Question

In: Economics

Suresh Freemantle has owned and operated a trailer company for a number of years. He uses...

Suresh Freemantle has owned and operated a trailer company for a number of years. He uses the standard mark-up of 200 per cent used in this industry, to determining the selling price of the trailers. Lately, sales have faltered as the country faces a recession. Suresh heard that you have learned about a pricing formula based on the price elasticity of demand, which may be useful to determine the selling price for the trailers.

Required: (1) Provide a plausible explanation as to why Suresh would currently use cost-based pricing to determine the selling price of the trailers.

(2) Explain elasticity to Suresh in simple terms, giving one example of a high elasticity product and one of an inelastic product.

(3) Discuss two possible reasons why a product’s price elasticity of demand would change.

(4) Explain how changes in the economy affect prices. Give two examples from the current business environment in Nz in your explanation.

Solutions

Expert Solution

1) Plausible explanation as to why Suresh should use cost based pricing to determine the selling price of the trailers is that as demand is low, consumers are only willing to buy if they are able to afford the trailers. The cost based pricing will include direct and indirect costs of production plus the markup in order to generate a reasonable amount of profit. Using this mechanism Suresh will be able to give the break up of the costs he is charging and will also be able to justify the price in times of recession, so that more number of consumers will end up purchasing the trailers because of this transparency and lower price. This will lead to higher sales and profitability.

2) A product is defined as highly elastic whenever because of increase in price, its demand reduces, whenever the elasticity is more than one, it implies demand reduces more than the price increase, for example market for luxury goods, or vacations.

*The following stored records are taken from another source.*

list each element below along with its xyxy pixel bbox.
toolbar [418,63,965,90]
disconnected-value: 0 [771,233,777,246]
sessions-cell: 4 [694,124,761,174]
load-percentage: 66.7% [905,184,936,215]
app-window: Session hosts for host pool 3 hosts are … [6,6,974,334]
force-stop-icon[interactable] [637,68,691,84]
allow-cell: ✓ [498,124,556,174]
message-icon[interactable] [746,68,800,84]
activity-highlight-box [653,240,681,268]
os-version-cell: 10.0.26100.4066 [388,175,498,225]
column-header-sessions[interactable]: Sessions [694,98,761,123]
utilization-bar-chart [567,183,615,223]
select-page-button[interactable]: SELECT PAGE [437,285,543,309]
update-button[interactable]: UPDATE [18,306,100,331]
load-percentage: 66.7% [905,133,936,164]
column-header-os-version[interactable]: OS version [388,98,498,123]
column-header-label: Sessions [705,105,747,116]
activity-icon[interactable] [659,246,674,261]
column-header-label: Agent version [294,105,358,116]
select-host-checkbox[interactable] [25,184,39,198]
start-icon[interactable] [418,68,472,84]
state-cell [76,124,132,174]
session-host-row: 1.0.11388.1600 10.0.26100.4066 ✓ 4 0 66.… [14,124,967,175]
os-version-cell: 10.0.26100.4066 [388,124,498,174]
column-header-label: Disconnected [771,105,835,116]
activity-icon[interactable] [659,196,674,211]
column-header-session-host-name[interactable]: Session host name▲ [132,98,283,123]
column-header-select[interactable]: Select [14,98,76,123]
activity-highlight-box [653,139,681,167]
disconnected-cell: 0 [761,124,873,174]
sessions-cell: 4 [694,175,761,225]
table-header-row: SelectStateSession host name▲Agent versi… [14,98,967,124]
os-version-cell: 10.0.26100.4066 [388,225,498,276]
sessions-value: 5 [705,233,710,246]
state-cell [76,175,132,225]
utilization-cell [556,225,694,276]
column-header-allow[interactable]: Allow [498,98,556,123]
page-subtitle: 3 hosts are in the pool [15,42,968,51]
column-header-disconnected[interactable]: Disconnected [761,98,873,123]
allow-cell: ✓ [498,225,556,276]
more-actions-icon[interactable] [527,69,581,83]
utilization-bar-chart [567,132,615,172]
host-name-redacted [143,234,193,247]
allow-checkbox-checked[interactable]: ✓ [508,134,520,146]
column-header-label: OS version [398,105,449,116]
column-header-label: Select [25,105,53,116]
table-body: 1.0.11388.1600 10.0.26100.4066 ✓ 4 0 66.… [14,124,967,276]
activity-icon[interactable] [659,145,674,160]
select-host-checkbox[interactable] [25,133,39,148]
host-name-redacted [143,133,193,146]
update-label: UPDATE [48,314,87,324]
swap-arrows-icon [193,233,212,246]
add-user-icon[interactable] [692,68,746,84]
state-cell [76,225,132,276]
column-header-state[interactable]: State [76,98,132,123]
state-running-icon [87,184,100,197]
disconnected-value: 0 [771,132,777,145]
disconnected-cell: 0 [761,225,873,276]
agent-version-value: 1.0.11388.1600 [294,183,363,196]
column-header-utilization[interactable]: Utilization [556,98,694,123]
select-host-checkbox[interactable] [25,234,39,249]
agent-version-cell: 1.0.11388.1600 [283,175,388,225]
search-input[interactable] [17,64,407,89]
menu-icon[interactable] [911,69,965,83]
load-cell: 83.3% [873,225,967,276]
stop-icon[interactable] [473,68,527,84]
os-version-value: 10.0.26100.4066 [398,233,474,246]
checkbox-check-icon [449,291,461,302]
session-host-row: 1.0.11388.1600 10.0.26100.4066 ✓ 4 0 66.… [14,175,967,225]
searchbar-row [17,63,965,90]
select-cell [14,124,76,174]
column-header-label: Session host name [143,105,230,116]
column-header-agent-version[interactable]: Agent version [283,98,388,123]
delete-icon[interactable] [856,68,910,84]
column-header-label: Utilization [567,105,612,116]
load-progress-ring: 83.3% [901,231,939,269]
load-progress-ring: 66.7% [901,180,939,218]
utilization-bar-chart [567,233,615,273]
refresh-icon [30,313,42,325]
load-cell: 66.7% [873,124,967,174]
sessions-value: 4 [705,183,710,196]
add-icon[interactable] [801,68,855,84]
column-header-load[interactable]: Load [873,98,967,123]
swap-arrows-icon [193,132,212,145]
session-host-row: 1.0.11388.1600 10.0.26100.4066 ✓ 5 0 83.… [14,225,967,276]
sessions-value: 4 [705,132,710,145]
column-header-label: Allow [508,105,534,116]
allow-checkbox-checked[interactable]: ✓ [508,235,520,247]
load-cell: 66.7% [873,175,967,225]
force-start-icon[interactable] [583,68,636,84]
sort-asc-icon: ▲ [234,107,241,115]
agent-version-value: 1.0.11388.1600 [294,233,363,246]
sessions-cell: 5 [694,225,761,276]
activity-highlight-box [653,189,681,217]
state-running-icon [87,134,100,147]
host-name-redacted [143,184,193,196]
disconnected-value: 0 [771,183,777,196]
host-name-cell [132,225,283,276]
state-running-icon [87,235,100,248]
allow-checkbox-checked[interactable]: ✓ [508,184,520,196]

If the tour cost reduces drastically, demand will increase more than the change in price.

In the case of an inelastic product on the other hand, if the price increases, the demand doesn't reduce drastically, people continue to buy products even at a higher price, for example essential commodities such as medicines, milk and eatables.

3) Two possible reasons that a product's price elasticity of demand would change could be because of availability of substitutes and number of uses. For example if only tea is available in a country, then even if the price increases, people will continue to consume tea, but if coffee emerges as an alternative, then people will start to replace tea with coffee, leading to fall in demand for tea.

Number of uses also plays an important role, If a person uses a telephone, then even if the price increases, the consumer will continue to buy a telephone because there is no other alternative and a telephone is required to serve business needs. But on the other hand, if a mobile phone emerges with several advantages, then price elasticity of demand for telephone will change as people will replace telephone with a mobile phone.

4) Changes in the economy in terms of demand and competition, leads to reduction in the price level, if the demand is low and there is high unemployment. Thus because of decline in demand the oil prices reduced drastically and it reduced the import bill of New Zealand. House prices have also fallen in New Zealand, because of lower demand, consumer confidence and people saving and hoarding more money.